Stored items

----

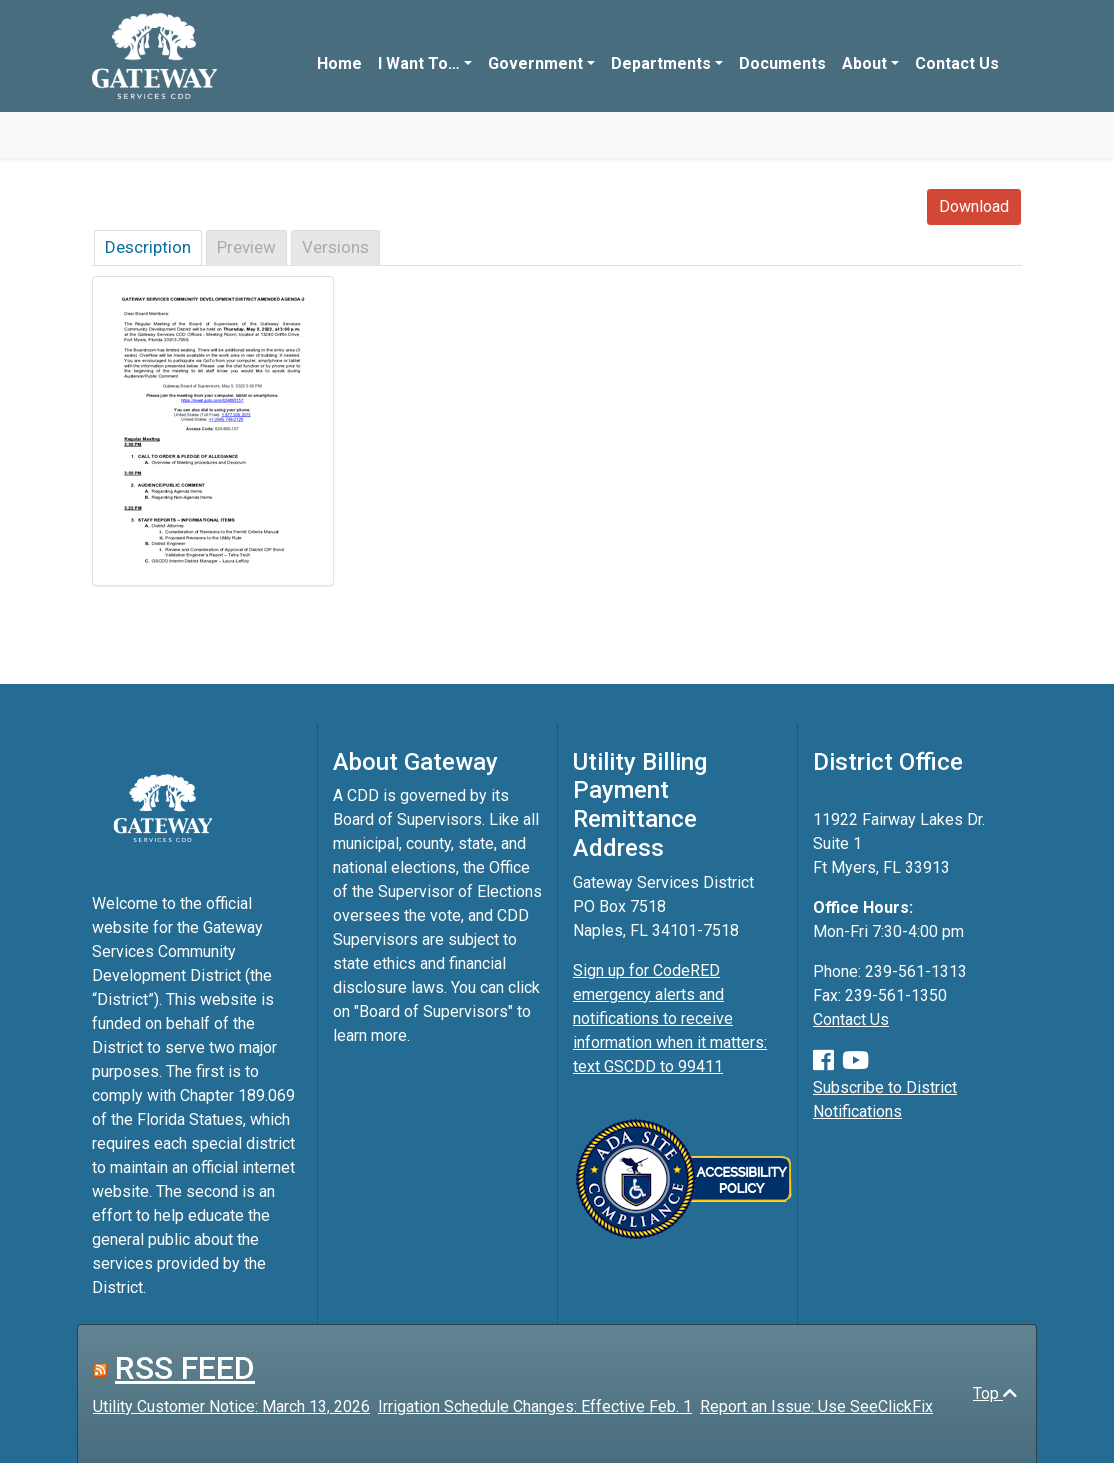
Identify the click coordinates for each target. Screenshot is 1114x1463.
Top (995, 1393)
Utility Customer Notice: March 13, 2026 (231, 1406)
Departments (661, 63)
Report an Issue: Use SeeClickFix (816, 1406)
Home (339, 63)
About (864, 63)
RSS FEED (185, 1368)
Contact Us (957, 63)
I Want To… (419, 63)
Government (535, 63)
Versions (335, 247)
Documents (782, 63)
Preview (246, 247)
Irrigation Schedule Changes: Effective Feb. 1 (535, 1406)
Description (148, 247)
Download (974, 206)
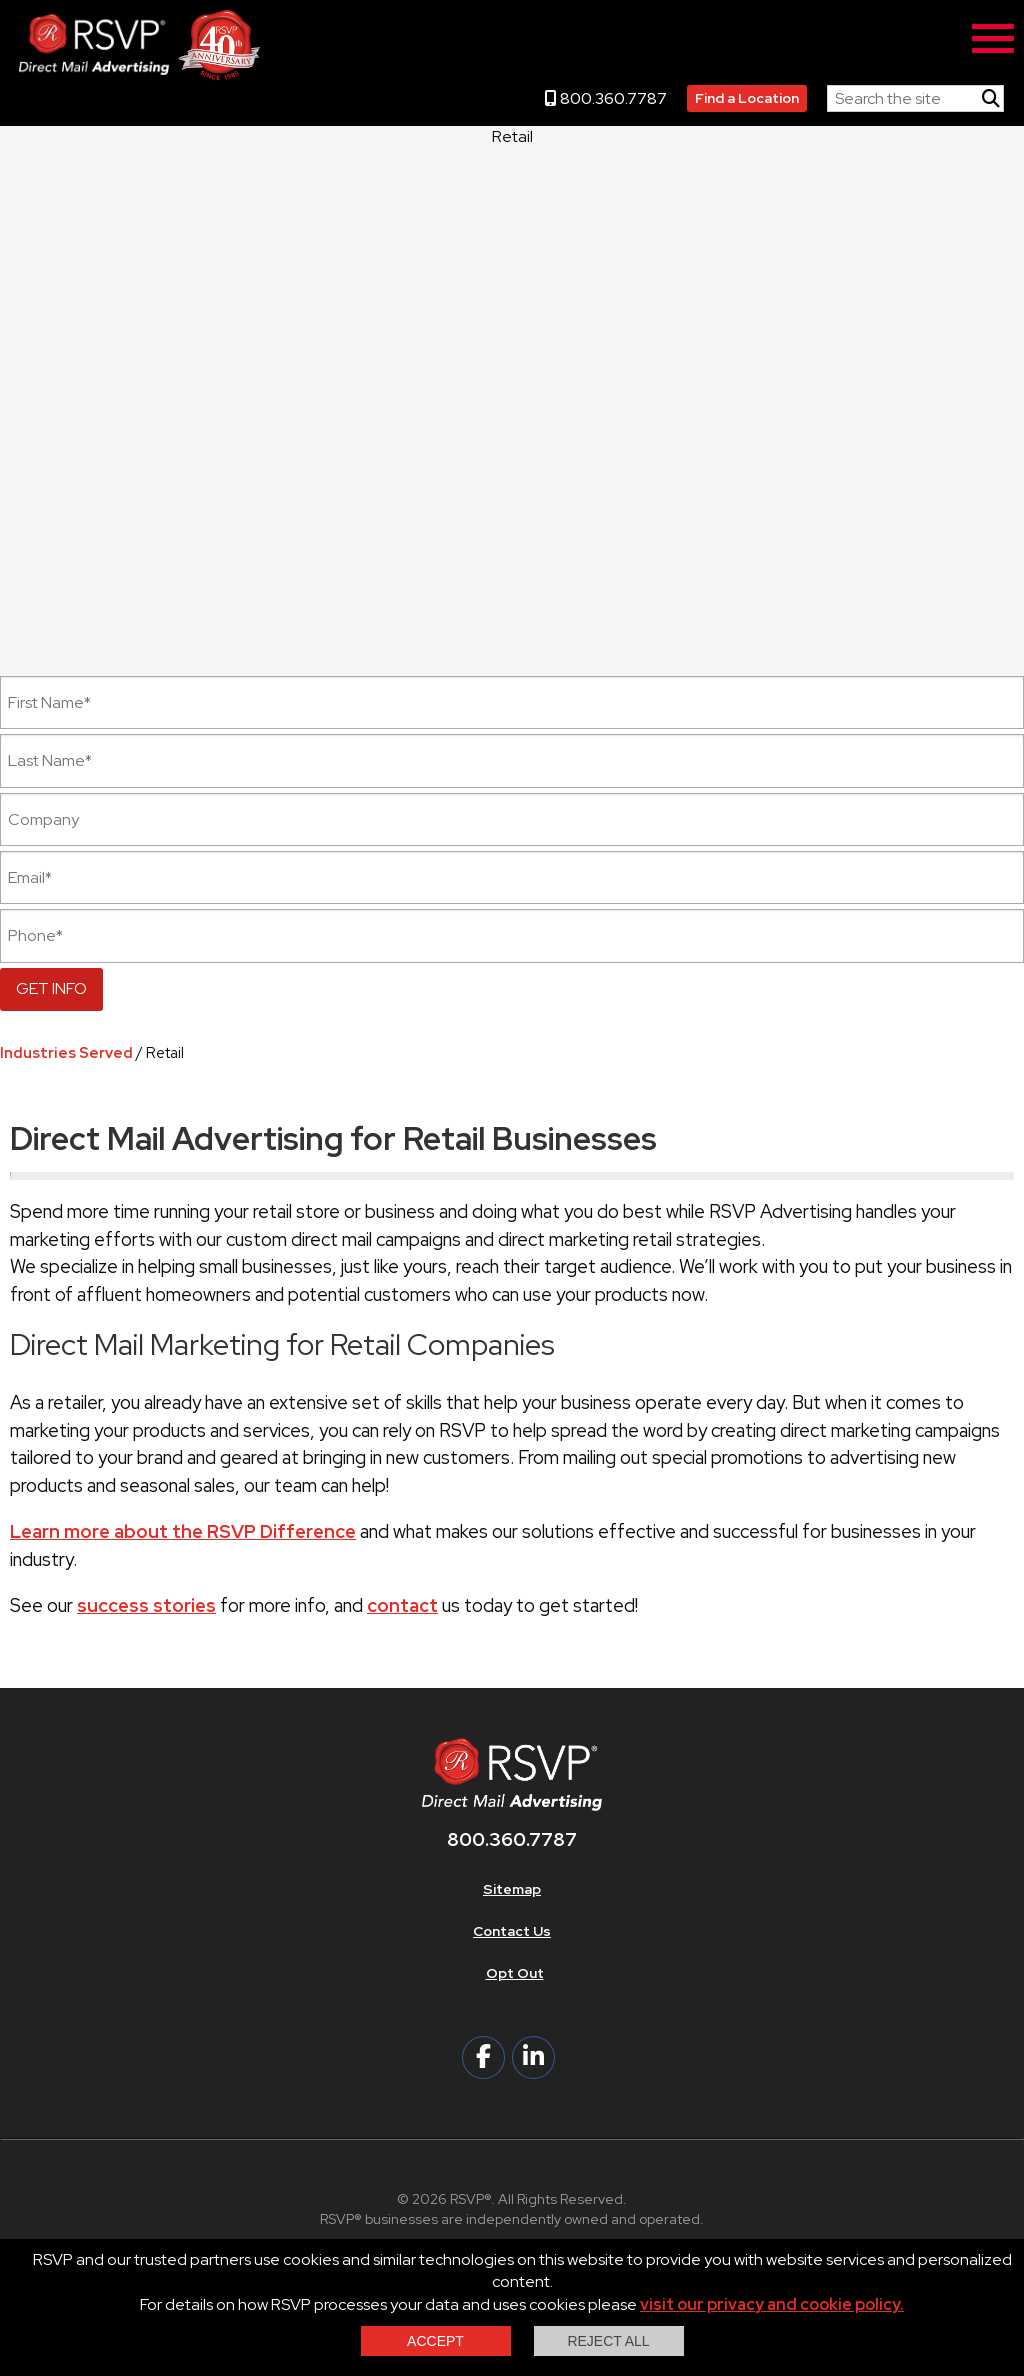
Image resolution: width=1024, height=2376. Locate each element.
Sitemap (512, 1889)
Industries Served (66, 1052)
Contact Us (512, 1931)
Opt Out (515, 1973)
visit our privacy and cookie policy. (772, 2304)
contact (402, 1605)
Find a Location (747, 98)
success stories (146, 1605)
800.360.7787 (606, 98)
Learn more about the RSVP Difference (183, 1531)
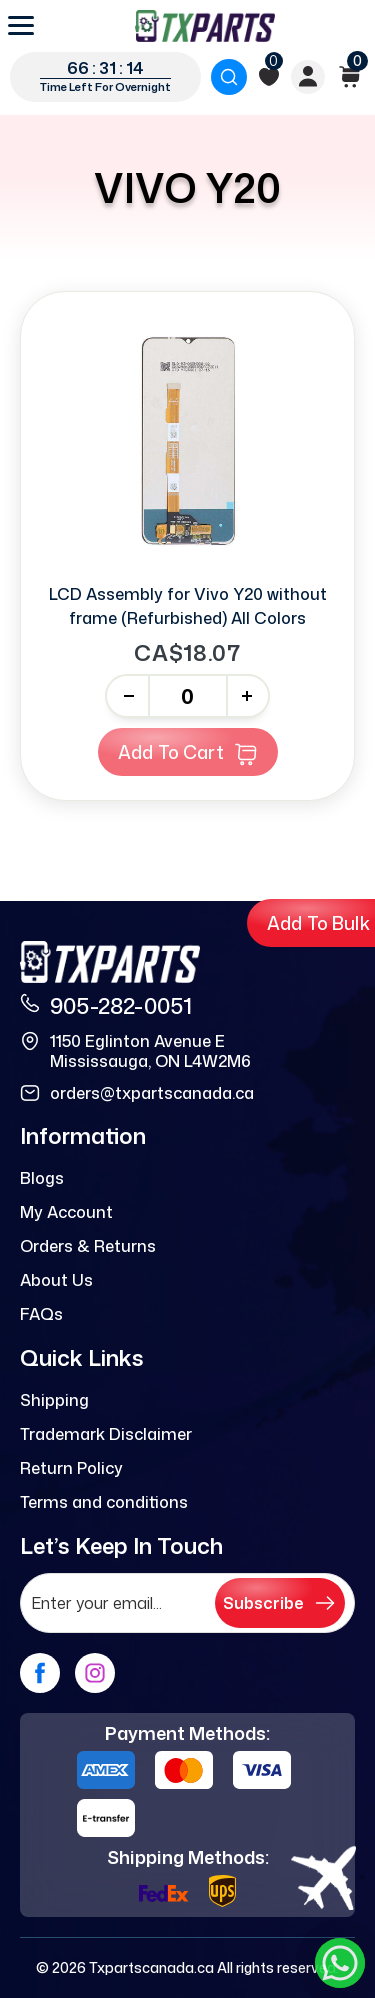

----

▸ **EXERCISE OBJECTIVE**
Could you repeat exactly the lines from the one containing "Sitemap (512, 1889)" to the last line of the records, both included, and leave out every picture?

▸ **RESULT OF THIS EXERCISE**
Sitemap (512, 1889)
Industries Served (66, 1052)
Contact Us (512, 1931)
Opt Out (515, 1973)
visit our privacy and cookie policy. (772, 2304)
contact (402, 1605)
Find a Location (747, 98)
success stories (146, 1605)
800.360.7787 (606, 98)
Learn more about the RSVP Difference (183, 1531)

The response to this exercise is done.